Vidosavljević ha aggiunto che le sfide si estendono oltre il tipo di albero. Questioni come confini di proprietà poco chiari e aree forestali non igienizzate dopo incendi precedenti contribuiscono in modo significativo al rischio. Ha sottolineato che problemi simili esistono in tutta la regione mediterranea, suggerendo che nelle attuali condizioni climatiche potrebbero verificarsi incendi catastrofici indipendentemente dalle specifiche specie di alberi presenti.
Le autorità locali avevano già segnalato preoccupazioni per i rischi di incendio nella zona. Una valutazione del giugno del consiglio comunale di Omis ha evidenziato la densa foresta, difficile da raggiungere e la mancanza di interruttori come problemi chiave. Il documento ha sottolineato come questi fattori si combinano per creare un ambiente ad alto rischio per gli incendi boschivi.

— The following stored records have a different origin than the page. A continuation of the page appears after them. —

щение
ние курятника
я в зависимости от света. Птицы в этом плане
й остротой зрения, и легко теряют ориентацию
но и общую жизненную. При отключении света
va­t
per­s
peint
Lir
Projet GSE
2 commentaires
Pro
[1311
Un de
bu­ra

Secondo la sua analisi, i principali fattori che hanno determinato gli incendi di quest'anno sono stati la siccità prolungata, le temperature record e i forti venti. Queste condizioni ambientali, ha sostenuto, hanno svolto un ruolo più critico della presenza dei pini di Aleppo. Butorac ha sottolineato che se le terre agricole fossero adeguatamente mantenute e le aree circostanti ben gestite, la diffusione incontrollata dei pini di Aleppo non si verificherebbe. La sua prospettiva si allinea con i funzionari forestali che sottolineano la necessità di una migliore amministrazione del territorio e delle infrastrutture per mitigare i rischi di incendi. I vigili del fuoco e i servizi di emergenza hanno affrontato immense difficoltà a causa del paesaggio accidentato e dei limitati punti di accesso.

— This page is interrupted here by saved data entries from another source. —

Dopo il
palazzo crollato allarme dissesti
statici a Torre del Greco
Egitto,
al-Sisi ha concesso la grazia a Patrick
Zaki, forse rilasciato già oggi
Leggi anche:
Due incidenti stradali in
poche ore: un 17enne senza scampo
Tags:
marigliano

La combinazione di vegetazione secca e imprevedibili modelli di vento ha reso particolarmente impegnativi gli sforzi di contenimento. I residenti locali hanno descritto scene di fiamme intense che consumano case e aziende, provocando evacuazioni e diffusa preoccupazione per le future minacce di incendio. Gli esperti avvertono che senza strategie globali che affrontino sia i fattori ambientali che umani, il rischio di gravi incendi continuerà ad aumentare.

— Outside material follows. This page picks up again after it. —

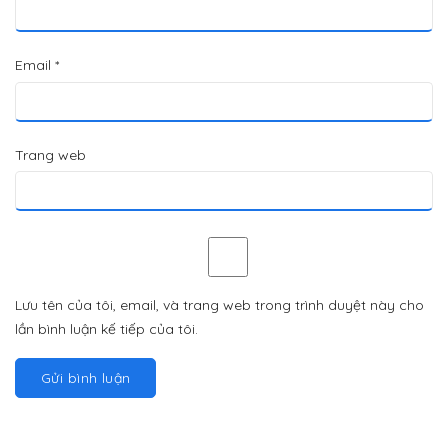
Email
*
Trang web
Lưu tên của tôi, email, và trang web trong trình duyệt này cho
lần bình luận kế tiếp của tôi.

Inoltre, sottolineano l'importanza della preparazione della comunità e degli investimenti nelle misure di prevenzione degli incendi. Le autorità stanno attualmente rivedendo piani a lungo termine per affrontare le cause alla base degli incendi. Le discussioni includono potenziali cambiamenti nelle politiche di utilizzo del suolo, maggiori finanziamenti per la manutenzione delle foreste e una maggiore cooperazione tra i governi locali e le agenzie forestali.